Repository files navigation

kubequery Aggregator using Postgres

centralized kubequery information in Postgres database.

Architecture

kubequery

Create a centralized 'loader' that polls a collection of kubernetes clusters using kubequery and store all results in a single Postgres database using the same schema as kubequery.

Features

Kubequery is usually installed on specific clusters and used to make 'live' queries against the local kubernetes resources of that cluster using SQL. This is a different approach where this software and kubequery is installed on only one cluster(the aggregator) and polls other clusters(the targets) using kubequery remote-access. The results are saved in a centralized Postgres database.

Benefits:

  • Allows to store kube resources from hundreds of clusters in a single Postgres database.

  • Allows to make almost real-time queries against hundreds of clusters since all the data is in the same Postgres database.

  • Index can be added to the PG database for improved access time. This is not available on the original sqlite virtual tables.

  • Polling the clusters and saving the results in the database is fast and can be done every 10 minutes if needed. Clusters can be polled in parallel for improved speed.

  • On large clusters, SQL joins can be really slow(hours) against the sqlite database used by kubequery.

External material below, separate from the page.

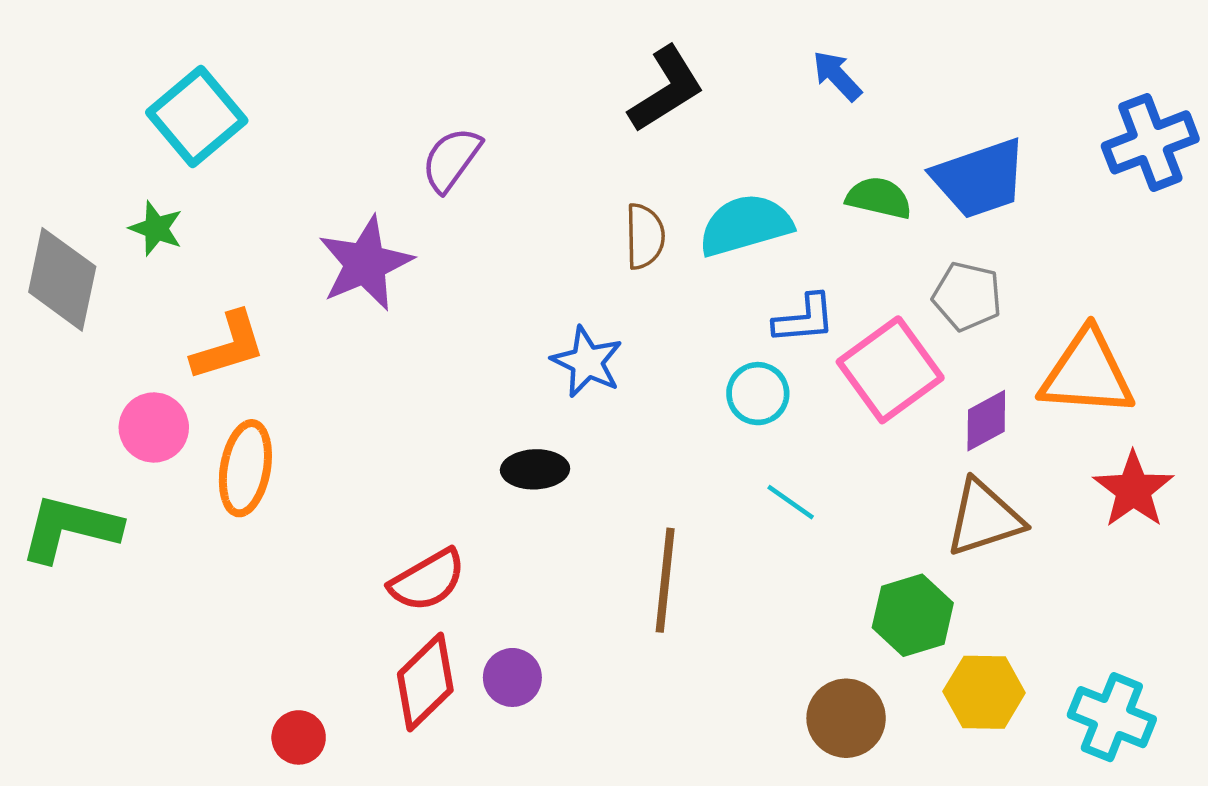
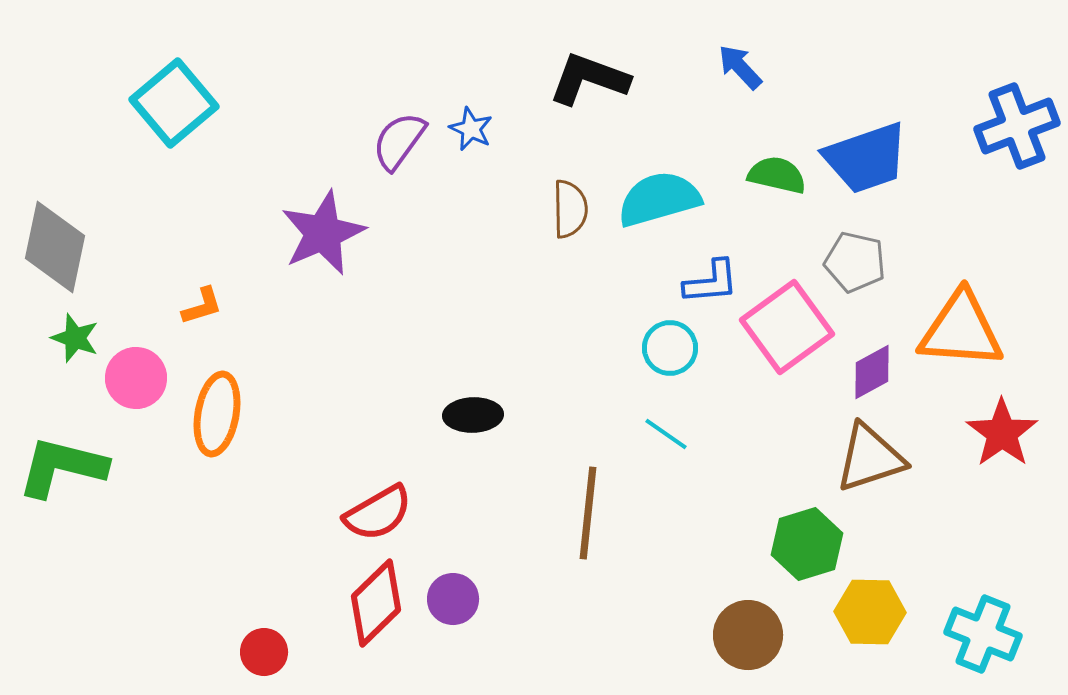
black L-shape: (666, 89) -> (589, 79), turned -128
green star: (156, 228) -> (75, 338), moved
orange L-shape: (228, 346) -> (202, 306), size x0.6
blue star: (587, 362) -> (471, 129), moved, size x0.7
cyan line: (791, 502) -> (666, 434), moved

The Postgres tables are not virtual and can be optimized to solve this problem.

  • Some of the kubequery schema columns like labels and annotations are TEXT but contain json information. These columns can be converted to Postgres JSONB for easy access.

  • Only the basic "select * from kubernetes_.." queries are executed by kubequery on the target clusters during aggregation. All complex queries (JOINS, multi-cluster) are done on the Postgres database.

  • Note: For speed, the Postgres database should be located on the aggregator cluster.

Kubequery changes

For this application, kubequery had to be modified to support remote cluster access. Currently, kubequery assumes that it is running inside the k8s cluster being probed. This change allows kubequery to connect to a remote cluster and extract resource data. See ./kubequery/ for details.

Kubequery script using parameters generated by the loader:

#!/bin/sh
# runquery <table> <token> <cluster_addr> <cluster> <uuid> <ix>

TABLE=$1
export KUBEQUERY_TOKEN=$2
export KUBEQUERY_ADDR=$3
export CLUSTER_NAME=$4
export CLUSTER_UID=$5
export CLUSTER_IX=$6

echo "select * from $TABLE;" | /opt/uptycs/bin/basequery  --flagfile=/opt/uptycs/etc/kubequery.flags  --config_path=/opt/uptycs/etc/kubequery.conf --extensions_socket=/opt/uptycs/var/kubequeryi.em$TABLE.$CLUSTER_IX  --extensions_autoload=/opt/uptycs/etc/autoload.exts  --extensions_require=kubequery  --extension_event_tables=kubernetes_events  --disable_database  --json  --disable_events=false  -S > /tmp/${CLUSTER_NAME}-$TABLE.json

Example queries

Note: The strings have been obfuscated. Query time is ~300ms.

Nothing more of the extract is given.